Exercise objective
Could you find every line in the entries below that holds the word "موقعیت" and copy it?

[Records drawn from a dataset]

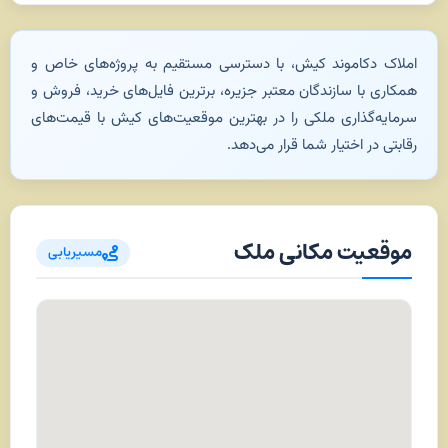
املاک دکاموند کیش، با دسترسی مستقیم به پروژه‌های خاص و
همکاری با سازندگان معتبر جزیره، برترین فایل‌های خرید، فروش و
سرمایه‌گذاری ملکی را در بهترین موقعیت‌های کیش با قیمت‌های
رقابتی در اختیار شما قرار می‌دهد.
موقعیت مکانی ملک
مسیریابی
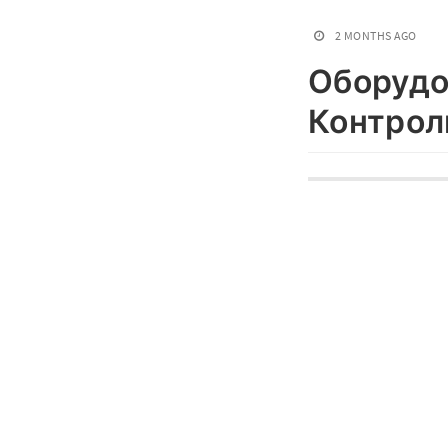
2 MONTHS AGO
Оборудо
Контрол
* * *
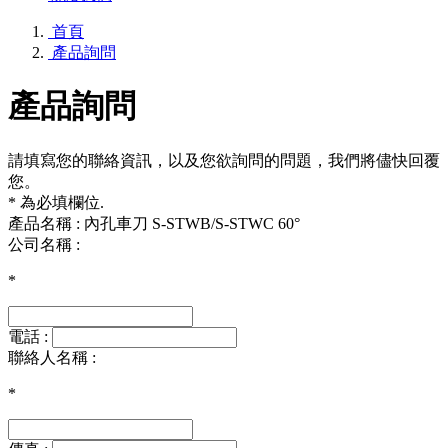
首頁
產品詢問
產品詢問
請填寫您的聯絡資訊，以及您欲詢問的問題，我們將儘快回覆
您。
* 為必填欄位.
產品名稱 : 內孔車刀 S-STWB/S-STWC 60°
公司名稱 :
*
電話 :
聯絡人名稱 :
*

Solution to this problem
سرمایه‌گذاری ملکی را در بهترین موقعیت‌های کیش با قیمت‌های
موقعیت مکانی ملک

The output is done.